(DATA PROVIDED Opens)

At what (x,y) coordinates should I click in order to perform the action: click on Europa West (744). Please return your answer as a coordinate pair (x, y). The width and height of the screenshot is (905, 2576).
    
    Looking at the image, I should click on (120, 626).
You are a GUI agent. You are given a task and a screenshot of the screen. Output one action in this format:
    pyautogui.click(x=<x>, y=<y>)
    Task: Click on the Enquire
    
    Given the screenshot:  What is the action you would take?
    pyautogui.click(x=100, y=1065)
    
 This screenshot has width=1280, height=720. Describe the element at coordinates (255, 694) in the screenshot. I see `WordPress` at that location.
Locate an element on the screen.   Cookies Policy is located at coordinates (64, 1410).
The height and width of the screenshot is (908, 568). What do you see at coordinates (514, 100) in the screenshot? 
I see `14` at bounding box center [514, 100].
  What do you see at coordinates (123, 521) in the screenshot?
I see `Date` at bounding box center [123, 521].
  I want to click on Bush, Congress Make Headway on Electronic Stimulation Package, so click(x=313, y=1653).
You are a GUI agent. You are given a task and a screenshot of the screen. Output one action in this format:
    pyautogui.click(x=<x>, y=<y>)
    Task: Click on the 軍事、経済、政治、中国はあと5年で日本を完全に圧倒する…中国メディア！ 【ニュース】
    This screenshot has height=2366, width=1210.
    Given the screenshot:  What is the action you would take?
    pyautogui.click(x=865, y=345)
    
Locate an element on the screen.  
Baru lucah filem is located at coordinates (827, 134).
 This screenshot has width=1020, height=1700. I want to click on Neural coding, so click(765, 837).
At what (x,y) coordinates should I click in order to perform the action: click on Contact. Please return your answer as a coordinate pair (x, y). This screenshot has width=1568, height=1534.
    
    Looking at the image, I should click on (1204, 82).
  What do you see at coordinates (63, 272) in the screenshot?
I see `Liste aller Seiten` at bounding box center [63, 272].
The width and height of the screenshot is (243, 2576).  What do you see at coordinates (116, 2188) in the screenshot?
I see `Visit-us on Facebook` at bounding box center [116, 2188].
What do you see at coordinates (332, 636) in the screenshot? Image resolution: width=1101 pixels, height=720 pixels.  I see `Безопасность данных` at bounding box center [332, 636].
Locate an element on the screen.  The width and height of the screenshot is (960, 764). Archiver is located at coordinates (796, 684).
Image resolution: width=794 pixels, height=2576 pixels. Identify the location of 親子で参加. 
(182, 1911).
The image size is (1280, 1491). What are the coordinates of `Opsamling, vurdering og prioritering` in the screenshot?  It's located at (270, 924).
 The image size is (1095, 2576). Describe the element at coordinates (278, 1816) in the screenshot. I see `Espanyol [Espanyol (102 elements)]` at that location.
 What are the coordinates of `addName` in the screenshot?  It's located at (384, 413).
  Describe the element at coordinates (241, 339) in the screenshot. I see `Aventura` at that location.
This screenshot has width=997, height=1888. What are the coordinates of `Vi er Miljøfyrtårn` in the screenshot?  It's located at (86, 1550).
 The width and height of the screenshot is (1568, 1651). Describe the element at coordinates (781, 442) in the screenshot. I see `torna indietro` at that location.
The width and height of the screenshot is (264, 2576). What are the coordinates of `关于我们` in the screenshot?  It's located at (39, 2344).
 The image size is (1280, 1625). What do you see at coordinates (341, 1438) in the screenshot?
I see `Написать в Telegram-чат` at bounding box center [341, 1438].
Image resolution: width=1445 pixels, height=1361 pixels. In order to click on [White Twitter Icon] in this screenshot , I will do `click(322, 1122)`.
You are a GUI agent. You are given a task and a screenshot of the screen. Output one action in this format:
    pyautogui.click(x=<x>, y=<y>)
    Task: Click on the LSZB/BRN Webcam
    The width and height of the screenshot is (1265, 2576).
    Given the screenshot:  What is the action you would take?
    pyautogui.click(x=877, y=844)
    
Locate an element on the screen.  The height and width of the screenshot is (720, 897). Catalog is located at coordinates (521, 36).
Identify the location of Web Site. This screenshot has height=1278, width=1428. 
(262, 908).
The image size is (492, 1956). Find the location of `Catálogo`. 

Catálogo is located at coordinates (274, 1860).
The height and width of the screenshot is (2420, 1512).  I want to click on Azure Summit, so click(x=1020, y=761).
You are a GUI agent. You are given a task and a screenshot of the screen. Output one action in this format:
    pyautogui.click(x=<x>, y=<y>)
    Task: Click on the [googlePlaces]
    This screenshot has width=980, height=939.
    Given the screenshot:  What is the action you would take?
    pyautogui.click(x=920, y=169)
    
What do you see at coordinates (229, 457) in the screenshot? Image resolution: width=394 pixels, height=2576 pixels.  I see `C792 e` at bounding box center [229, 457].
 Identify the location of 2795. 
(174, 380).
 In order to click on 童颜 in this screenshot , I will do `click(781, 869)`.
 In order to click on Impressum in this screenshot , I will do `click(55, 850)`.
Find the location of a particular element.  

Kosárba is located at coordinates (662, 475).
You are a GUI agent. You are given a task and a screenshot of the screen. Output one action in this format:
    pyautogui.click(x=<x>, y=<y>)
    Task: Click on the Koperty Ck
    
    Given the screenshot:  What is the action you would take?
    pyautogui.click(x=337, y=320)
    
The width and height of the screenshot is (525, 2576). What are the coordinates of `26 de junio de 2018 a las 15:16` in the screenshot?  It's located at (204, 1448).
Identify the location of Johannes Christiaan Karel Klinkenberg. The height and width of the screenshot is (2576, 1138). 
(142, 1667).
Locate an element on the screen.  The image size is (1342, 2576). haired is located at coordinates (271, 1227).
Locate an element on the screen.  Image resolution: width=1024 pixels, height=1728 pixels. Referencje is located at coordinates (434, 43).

(DATA PROVIDED Closes)

[TRY IT]: Tell me how many lines in the records above include the word "will"; the number is all that is needed.

[ANSWER SECTION]: 3